Documentation
Tools
Built-in tools and the full long-poll callback protocol for custom function tools. Your handler, your process — Relay just orchestrates.
Two kinds of tools
Built-in tools execute server-side in the Go runtime. Custom function tools execute in your process — the runtime calls back to your SDK over an open stream.

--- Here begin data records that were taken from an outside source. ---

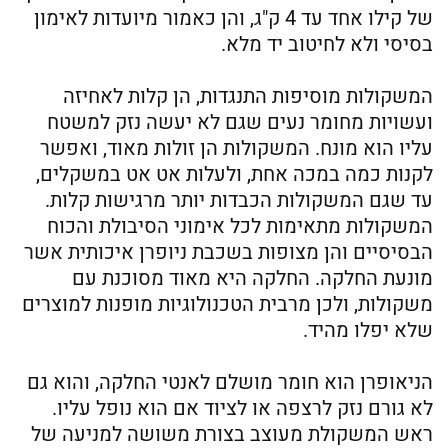
של קילו אחד עד 4 ק"ג, והן כאמור מיועדות לאימון
בסיסי ולא לחיטוב יד מלא.
המשקולות מוסיפות התנגדות, הן קלות לאחיזה
ועשויות מחומר נעים שגם לא יעשה נזק למשטח
עליו הוא מונח. המשקולות הן זולות מאוד, ואפשר
לקנות כמה במכה אחת, ולעלות אט אט במשקלים,
עד שגם המשקולות הכבדות יותר מרגישות קלות.
המשקולות מתאימות לכל אימוני הסיבולת והכוח
הבסיסיים והן מצופות בשכבת ניופרן איכותית אשר
מונעת החלקה. החלקה היא מאוד מסוכנת עם
משקולות, ולכן מרבית הטכנולוגיות מופנות למוצרים
שלא יפלו מהיד.
הניאופרן הוא חומר מושלם לאנטי החלקה, והוא גם
לא גורם נזק לרצפה או לציוד אם הוא נופל עליו.
ראש המשקולת מעוצב בצורת משושה למניעה של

import { createAgent, builtin, tool } from "@relayhq/sdk";
const agent = createAgent({
model: "claude-sonnet-4-6",
tools: [
builtin.calculator, // runs in the runtime
myCustomTool, // runs in your process
],
});Built-in tools
Today the registry has one tool. More land as the platform grows. Built-ins are useful when the operation is fast, common, and shouldn't cost a round-trip.
builtin.calculator
Performs a single arithmetic operation on two numbers. Useful as a control for testing tool calls without writing your own.
{
"type": "object",
"properties": {
"a": { "type": "number" },
"b": { "type": "number" },
"op": { "type": "string", "enum": ["+", "-", "*", "/"] }
},
"required": ["a", "b", "op"]
}Custom function tools
The pattern is: schema + handler. The schema goes to the LLM. The handler runs locally.

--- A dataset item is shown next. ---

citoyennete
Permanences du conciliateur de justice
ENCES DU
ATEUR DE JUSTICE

import { tool } from "@relayhq/sdk";
export const getUser = tool({
name: "get_user",
description: "Look up a user by id. Returns name, tier, balance.",
inputSchema: {
type: "object",
properties: {
id: { type: "string", description: "user id like u_001" },
},
required: ["id"],
additionalProperties: false,
},
async handler({ id }: { id: string }) {
const user = await db.users.findById(id);
if (!user) return { error: `no user with id ${id}` };
return user;
},
});Naming & descriptions
Tool names should be snake_case, 1–64 chars. Descriptions are part of the prompt — write them like you're briefing a colleague: be specific about inputs, outputs, and side effects.
Input schemas
Plain JSON Schema. Use additionalProperties: false to keep the model honest. The runtime forwards the schema verbatim to both Anthropic and OpenAI; provider quirks are normalized for you.
Return values & errors
Whatever your handler returns gets JSON-serialized as the tool result. Throwing turns into "error: <message>"; the model sees it and almost always self-corrects on the next iteration.
How the callback works
Custom tools work through a long-poll callback — the runtime orchestrates, but execution stays in your process. End-to-end:
The runtime stays stateless. The SDK never talks to the runtime directly. Every event is persisted in run_events on the way through.
Limits & timeouts
- Tool result timeout: 30 seconds by default. Configure with
RELAY_TOOL_RESULT_TIMEOUT_MSon the control plane. - Max iterations per run: 8. The agent loop bails after 8 tool round-trips to prevent infinite cycles.
- Parallel tool calls: supported. The SDK dispatches all custom tool handlers concurrently when the model fires more than one in a turn.
- Tool input size: bounded by provider — Anthropic and OpenAI both cap at ~100K characters per call.